しかし、鉄心はそこであきらめずに思いつく限りの言葉を発してみる。


「オープン!、ステータス!、能力開示!、……駄目だ、これ以上何も思いつかねえ。つーか下手したらチートどころかスキルも無いんじゃないのかこれ。…………となると人里探し、……の前に水場の確保か。」


 鉄心が現在いるのは見知らぬ森の中だ。この森どこまで続いているのかわからない、下手をしたら人里に出るまで何日もかかるかもしれない。であれば人探しの前に最低でも水場の確保をしなければ詰んでしまう。鉄心はそう判断を下し、水場を探し始めた。


~~30分後~~


「やばい、ヤバい、ヤバイ、やばーい!」


 鉄心は森の中を全力疾走していた。

 水場探しをしていた途中に、たまたま腹減り状態のと出くわしてしまい、追いかけられるはめになったのだ。

 鉄心を喰らわんと追いかける熊に似た動物には角が生えていた。

 少なくとも鉄心の記憶の中には角の生えた熊など、この世に存在していないはずだった。


 「角生えた熊ってことはモンスターか?、――わーい異世界転移決定だー!。」


 余裕があるのか無いのか、この緊急事態に余計なことを考えてしまう鉄心。

 直後、その余計な思考のツケを払うことになる。

 鉄心が全力疾走していたのは舗装された道路ではなく、森の中である。

 足場に注意を払わなければすぐに転んでしまうような悪路だ。そんな悪路を走っている最中に余計なことを考えると


で!」


当然バランスを崩し、転んでしまう。

 幸い鉄心は幼い頃より柔道をしていたため、転ぶと同時に受け身を取り、ケガはしなかったが起き上がろうと振り向いた瞬間、すでに目の前まで熊が迫って来ていた。

 

「グガアァ!」


 今にも鉄心に襲いかからんとする熊の咆哮。

 

 (あ、死んだわこれ)


 鉄心が自身の死を覚悟したその時


「伏せな!」


と女性の高い声が聞こえ、反射的に身を伏せる鉄心。

 直後、ゴトッという音が聞こえ、恐る恐る音の聞こえた方向に目を向けると鉄心と熊の目が合う。


「ひい!」


 情けない声を出しながら熊と反対方向に飛びのこうとするも、腰が抜けて立ち上がれず、座りながら後ずさる形になる鉄心。


「もう死んでるから安心するといいよ。」


 その声に顔を向けると、赤髪をポニーテールにし見目麗しい和装の女性が、大太刀を担ぎながら立っていた。

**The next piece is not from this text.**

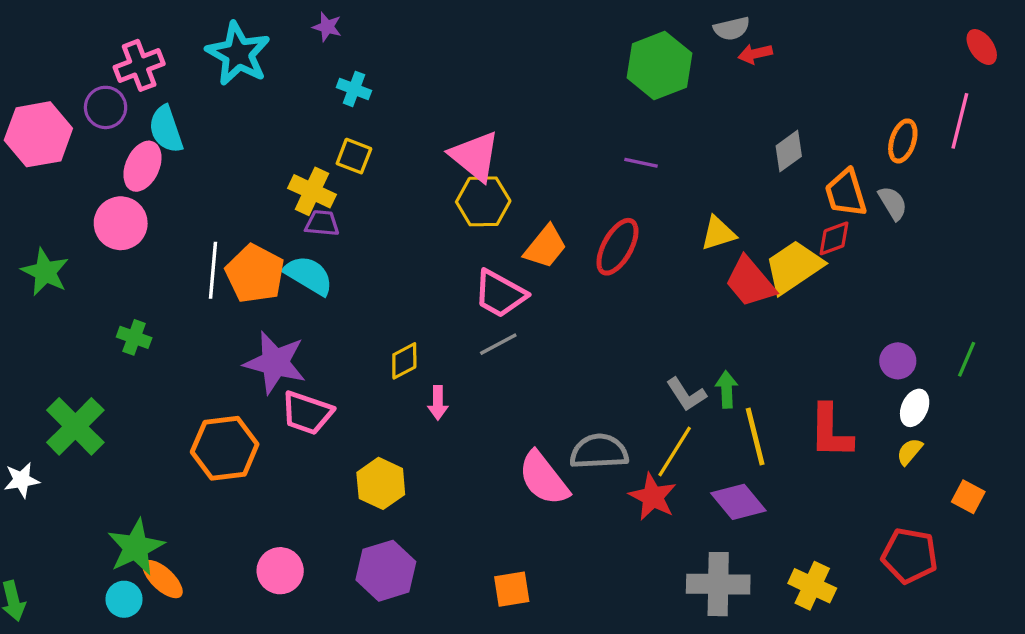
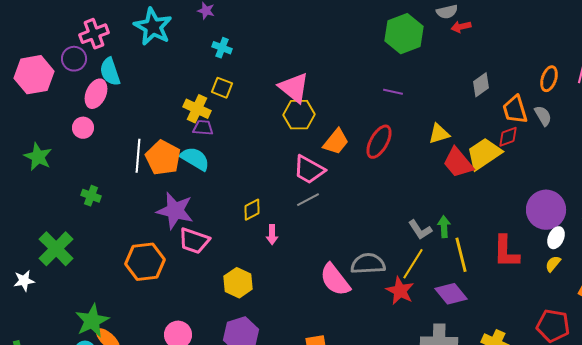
pink circle: (121, 223) -> (83, 128), size x0.7
purple circle: (898, 361) -> (546, 210), size x1.8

「良かったな、偶然私がここを通りかかって。お前、下手をしなくても死んでたよ。」


 そう言いながら肩に担いでいた大太刀を背中に背負った鞘に納める女性。

 鉄心には彼女の声が聞こえていなかった。正確には彼女の額にある角の方が気になり、その声をまったく聴いていなかった。鉄心は女性の角を見て、頭の中に出てきた言葉をそのまま口にする。


「鬼。」


 鉄心の不躾な発言に、彼女は眉を寄せながら「なに?」と口を開く。


「確かに私は鬼族だけど、お前さん、初めて鬼族を見たのか?」


 そこで鉄心はハッと我に返り、立ち上がろうとするが、未だ腰が抜けたままで立ち上がることが出来なかった。


「落ち着くまでそのままの格好でいるといいよ。」


「――すいません、……あと、ありがとうございました。命を助けていただいて。」


「どういたしまして。ところでお前一体どこから来た?見たところ洋服を着ているけど、顔立ちは帝国って言うより、私達寄りだし……。」


(ここで正直に事の経緯を話しても信じてもらえるか怪しい、もしかしたら過去に呼んだ転移モノの小説みたいに、正直に話したことが災いしてひどい目に遭うかもしれない。)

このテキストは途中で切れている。